Départementales en Dordogne : quelle opposition face à une gauche largement reconduite ?

Hormis les enseignements de l'abstention, les élections départementales n'ont pas bouleversé le paysage politique de la Dordogne, plus que jamais ancrée à gauche. Le changement est plus à chercher dans les nuances qui ont fait bouger les lignes de force

L'opposition gagne deux cantons d'importance. Il y a donc quatre nouveaux conseillers départementaux d'opposition dans 2 cantons qui basculent, et non des moindres : si le fait n'est pas de nature à remettre en question la majorité pour ce nouveau mandat, il est tout de même à souligner. Les cantons de Thiviers et Coulounieix-Chamiers auront désormais des conseillers de Droite pour les représenter au Conseil Départemental. Sur le papier, outre leurs soutiens du premier tour, ils ont bénéficié de tous les votes de contestation, y compris RN.

À Thiviers, la participation, meilleure au second tour qu'au premier, a fait perdre le canton au Parti Socialiste jusqu'alors représenté par Michel Karp et Colette Langlade. 1431 électeurs supplémentaires ont fait le déplacement.
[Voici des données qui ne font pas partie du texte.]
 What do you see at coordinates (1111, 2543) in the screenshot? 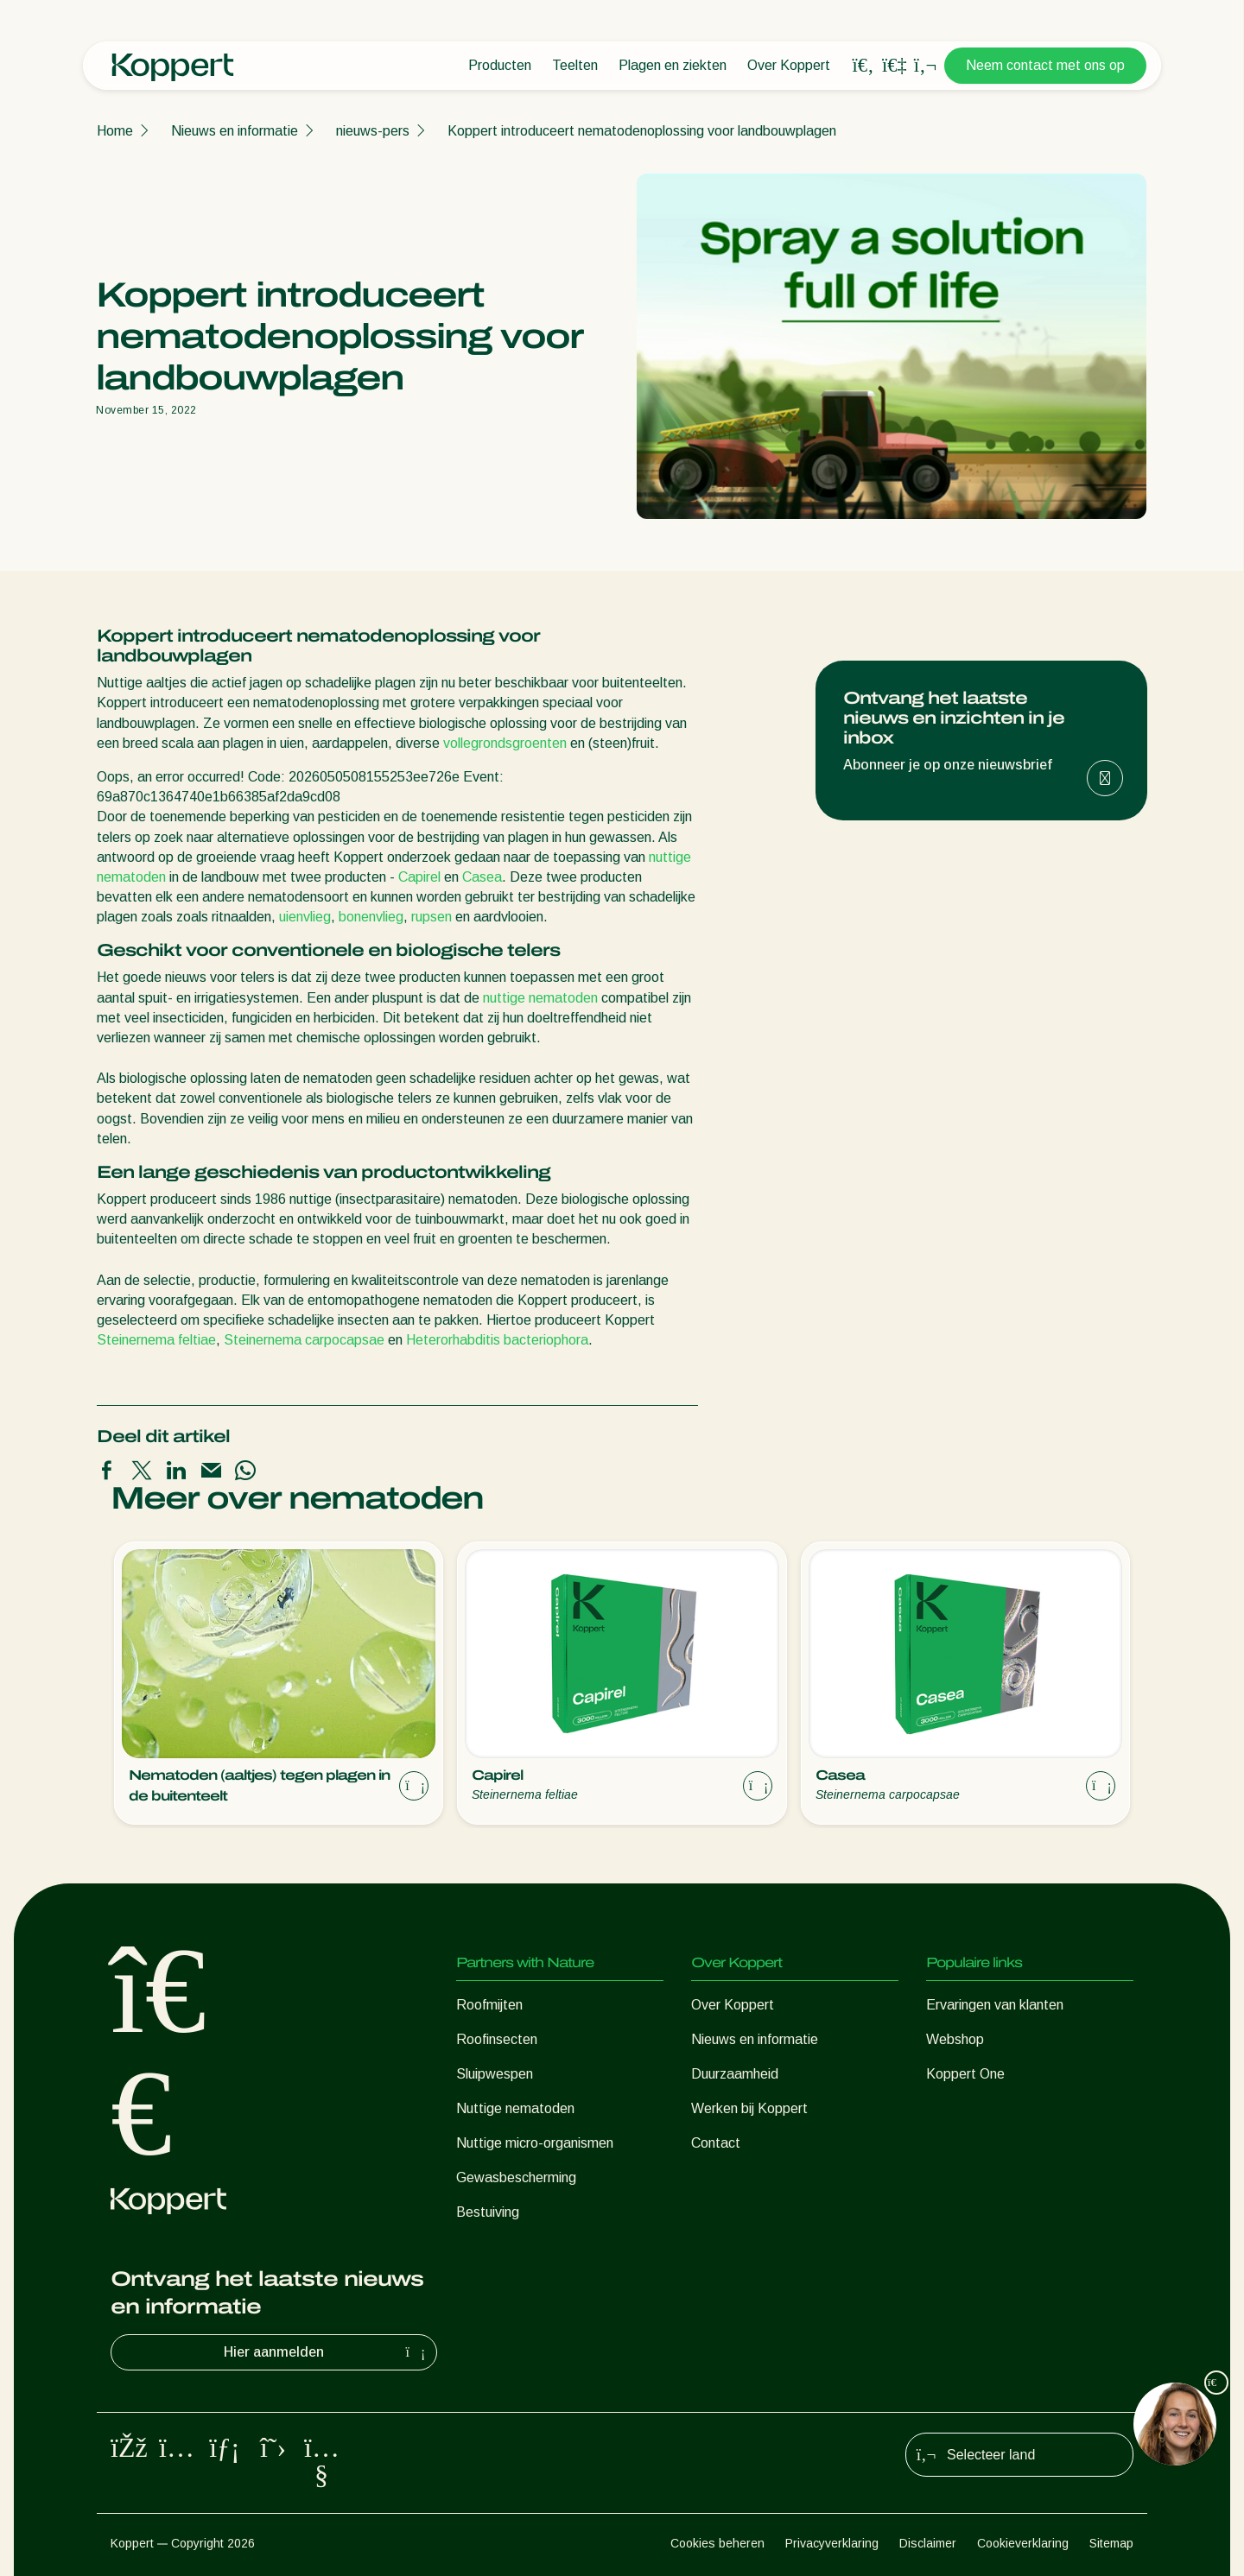 I see `Sitemap` at bounding box center [1111, 2543].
Mais il semble que l'on se soit remobilisé à l'identique des deux côtés, car comme au premier tour, les Thibériens ont préféré la liste DVD de Stéphane Fayol et Isabelle Hyvoz (maire de Thiviers), à celle Socialiste de Françoise Decarpentrie et Michel Karp. Une différence de près de 10% qui, d'une manière simpliste, pourrait s'interpréter de la manière suivante : la liste de gauche a récupéré les 14,14% de voix de la liste Union de la Gauche Écologistes, et celle de droite a bénéficié d'une bonne partie des 13,22% des voix du RN.
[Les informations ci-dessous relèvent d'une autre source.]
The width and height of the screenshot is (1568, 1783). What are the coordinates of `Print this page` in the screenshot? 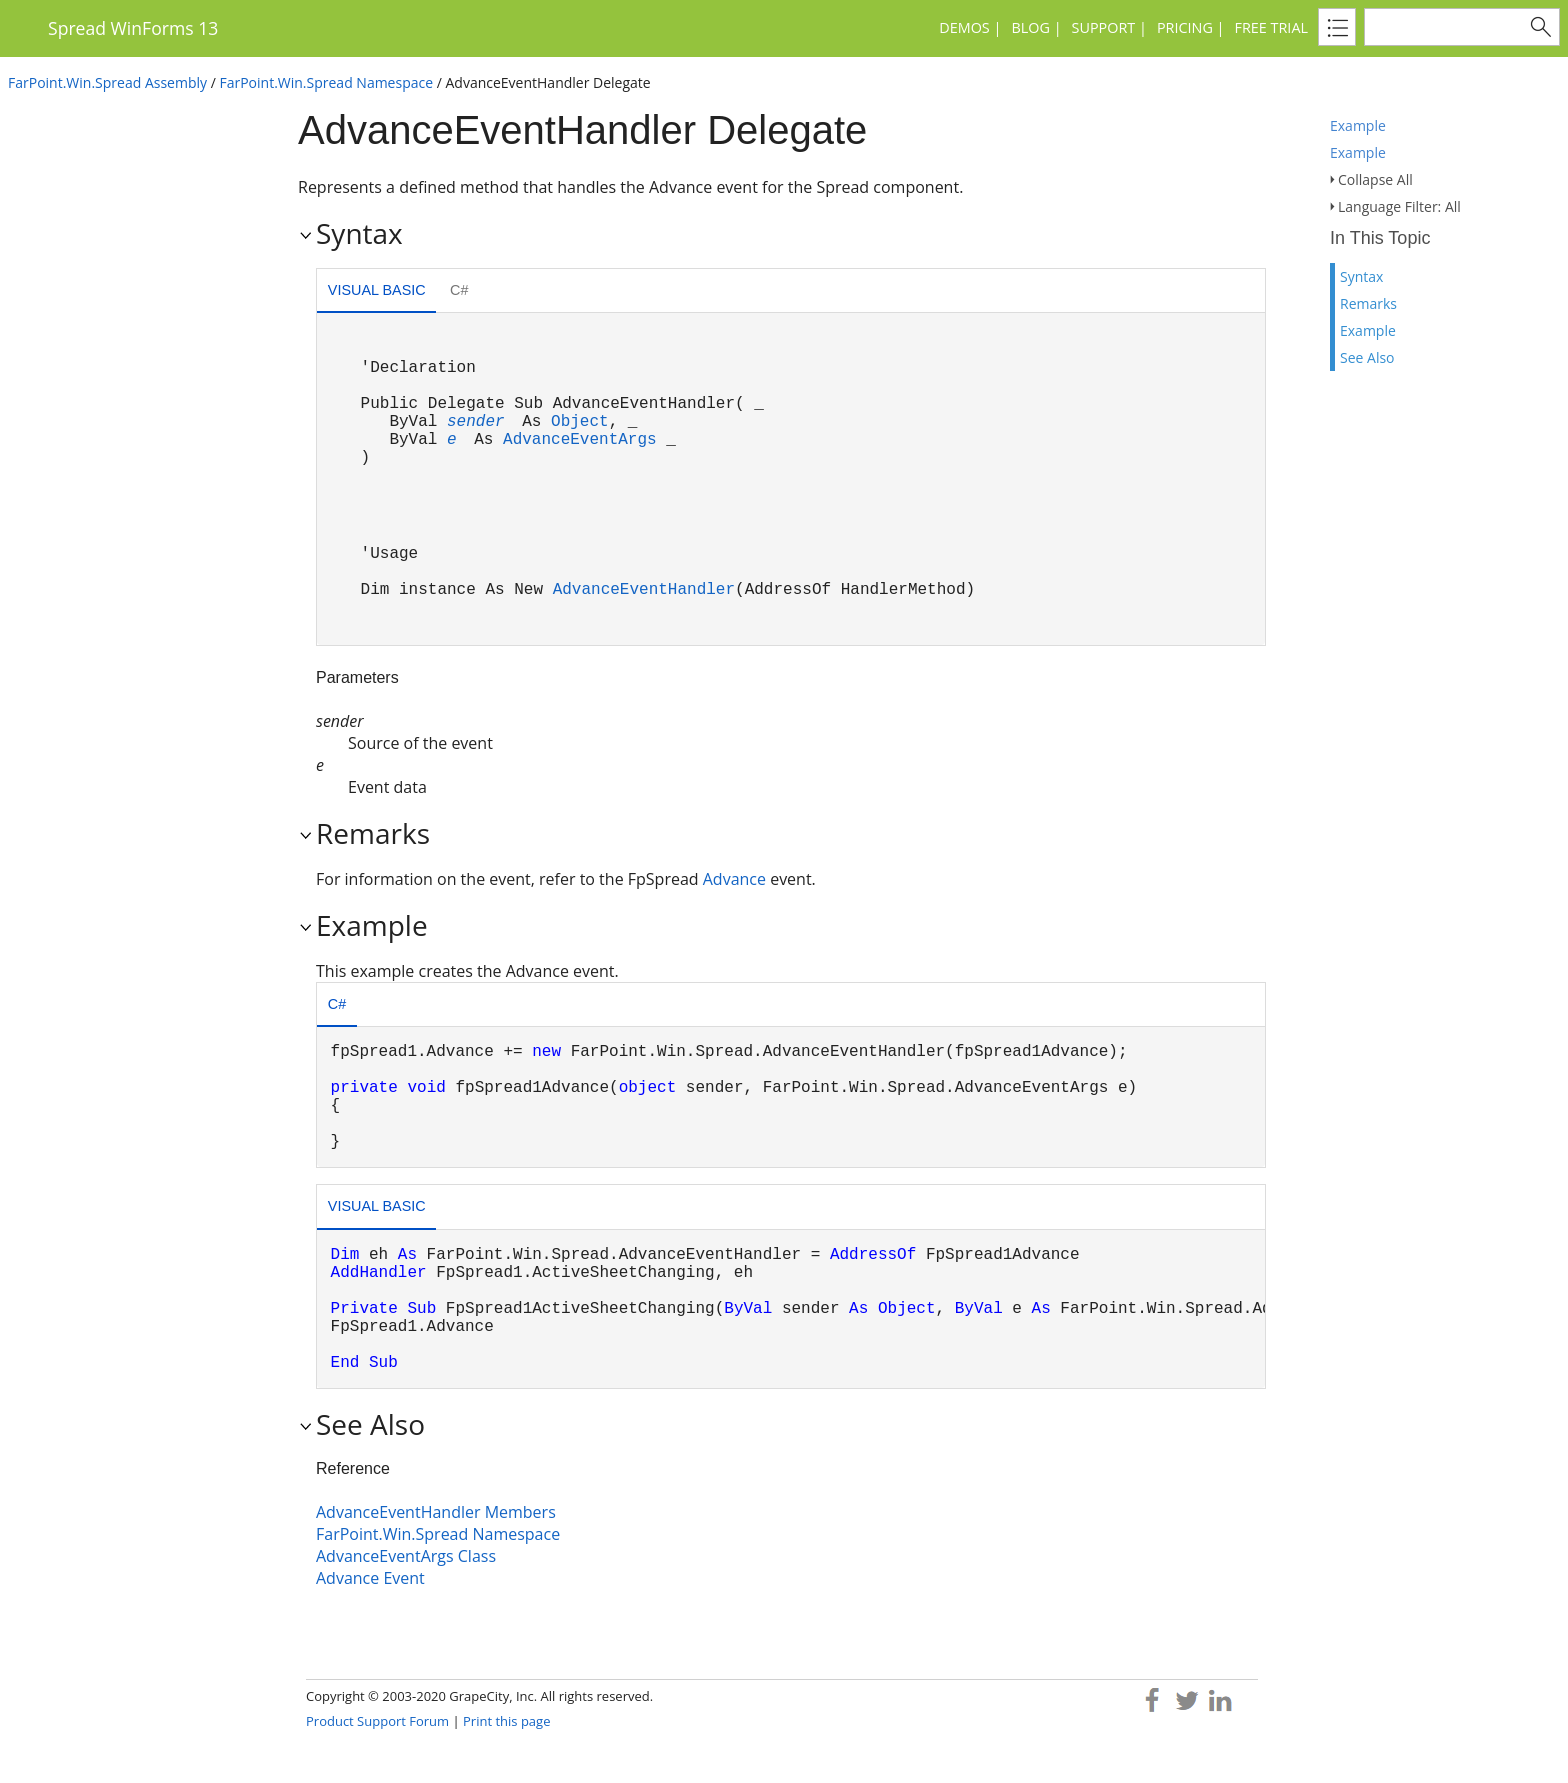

À Coulounieix-Chamiers, c'est la liste Renouveau Dordogne de Thierry Cipierre et Marie-Laure Faure qui fait basculer le canton à droite en distançant l'équipe Socialiste de plus de 8%. Là aussi la participation a été supérieure, mais de très peu, 239 votants supplémentaires. Et là aussi, si toute la gauche s'est reportée sur la liste socialiste au second tour, cela signifie également que le millier de votes du RN au premier tour se sont reportés sur la liste d'Union de la Droite.

8 cantons (16 conseillers sur 50) hors de la majorité Départementale

Au final, 8 cantons et leur 16 conseillers ne sont pas ralliés à la majorité, sans pour autant être ralliés à la même bannière

L'union Renouveau Dordogne-Centre s'implante dans 3 cantons

La liste qui souhaitait fédérer les force d'oppositions sous une bannière unie en Dordogne semble avoir partiellement réussi son pari. Présente dans 10 cantons au premier tour, elle avait déjà réussi à se maintenir dans 8 d'entre eux et a finalement concrétisé dans 3, prouvant qu'il fallait désormais compter sur elle. Outre Coulounieix-Chamiers, Renouveau Dordogne-Centre s'est imposé au Pays de Montaigne et Gurson où Christel Defoulny et Éric Fretillère ont obtenu près de 60% des voix et en Périgord central, où claudine Faure et Alain Ollivier ont obtenu 52,83 % des voix. Reste à savoir jusqu'où ce mouvement pourrait fédérer l'opposition dans le département pour les années à venir.

S'unir pour exister ?

Avec une si faible représentation, il est clair que l'opposition de droite aura du mal à imposer ses choix au Département. Il faudra surtout oublier ses divergences et montrer un front uni pour pouvoir peser un peu dans le débat.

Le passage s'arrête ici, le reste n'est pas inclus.